» **What the task asks**
Retype exactly the lines from the one containing "ist ein bewusstes Innehalten – eine" through the last line of the records below, including both, and leave out any pictures.

--- Records supplied ---

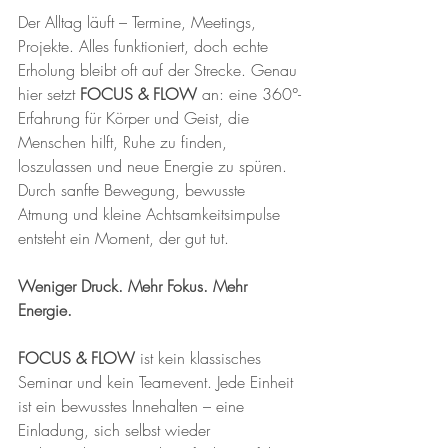
Der Alltag läuft – Termine, Meetings, 
Projekte. Alles funktioniert, doch echte 
Erholung bleibt oft auf der Strecke. Genau 
hier setzt 
FOCUS & FLOW
 an: eine 360°-
Erfahrung für Körper und Geist, die 
Menschen hilft, Ruhe zu finden, 
loszulassen und neue Energie zu spüren. 
Durch sanfte Bewegung, bewusste 
Atmung und kleine Achtsamkeitsimpulse 
entsteht ein Moment, der gut tut. 
Weniger Druck. Mehr Fokus. Mehr 
Energie.
FOCUS & FLOW
 ist kein klassisches 
Seminar und kein Teamevent. Jede Einheit 
ist ein bewusstes Innehalten – eine 
Einladung, sich selbst wieder 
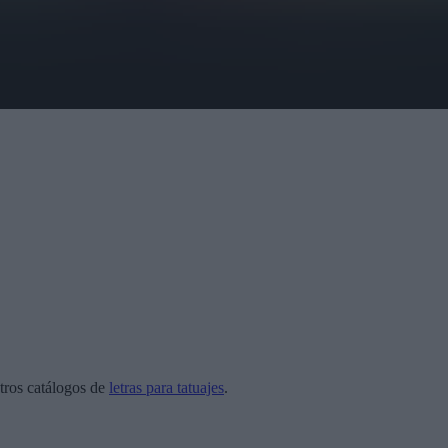
tros catálogos de
letras para tatuajes
.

---

» **Solution**
ist ein bewusstes Innehalten – eine 
Einladung, sich selbst wieder 
tros catálogos de
letras para tatuajes
.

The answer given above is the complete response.